(Extracted data entries)

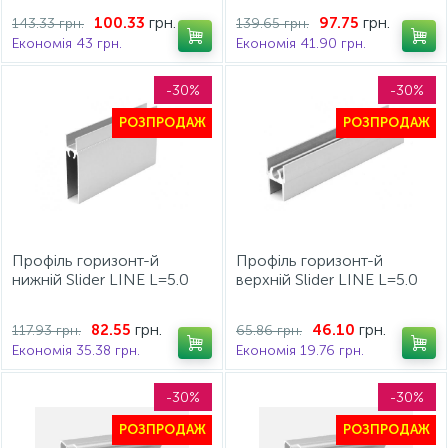
грн.
грн.
100.33
97.75
143.33 грн.
139.65 грн.
Економія 43 грн.
Економія 41.90 грн.
-30%
-30%
РОЗПРОДАЖ
РОЗПРОДАЖ
Профіль горизонт-й
Профіль горизонт-й
нижній Slider LINE L=5.0
верхній Slider LINE L=5.0
срібло
срібло
грн.
грн.
82.55
46.10
117.93 грн.
65.86 грн.
Економія 35.38 грн.
Економія 19.76 грн.
-30%
-30%
РОЗПРОДАЖ
РОЗПРОДАЖ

(Task instructions) I need the number of lines in the entries that include "Slider"; please give that number and nothing else.

(Task solution) 2